(Saved data entries)

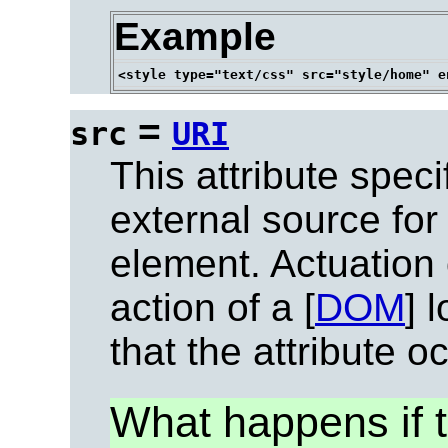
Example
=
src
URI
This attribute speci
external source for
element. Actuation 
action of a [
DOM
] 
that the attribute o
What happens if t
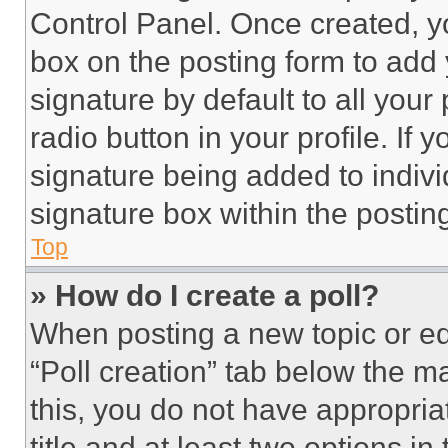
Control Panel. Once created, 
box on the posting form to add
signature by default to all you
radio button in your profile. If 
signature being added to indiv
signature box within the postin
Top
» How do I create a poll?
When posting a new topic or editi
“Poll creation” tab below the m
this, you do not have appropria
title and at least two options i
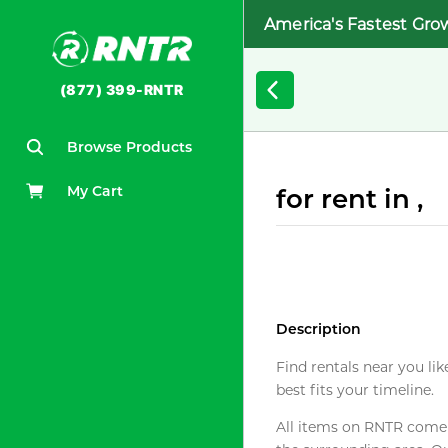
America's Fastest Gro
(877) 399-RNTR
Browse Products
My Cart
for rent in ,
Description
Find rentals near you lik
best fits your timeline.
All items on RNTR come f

▶ PROBLEM REQUIREMENTS:
Repeat exactly the lines above, from the line that contains "radio button in your profile. If" down through the line that contains "(877) 399-RNTR". Include both of those lines and none of the pictures.

▶ RESULT OF THIS EXERCISE:
radio button in your profile. If 
signature being added to indiv
signature box within the postin
Top
» How do I create a poll?
When posting a new topic or editi
“Poll creation” tab below the m
this, you do not have appropria
title and at least two options i
America's Fastest Gro
(877) 399-RNTR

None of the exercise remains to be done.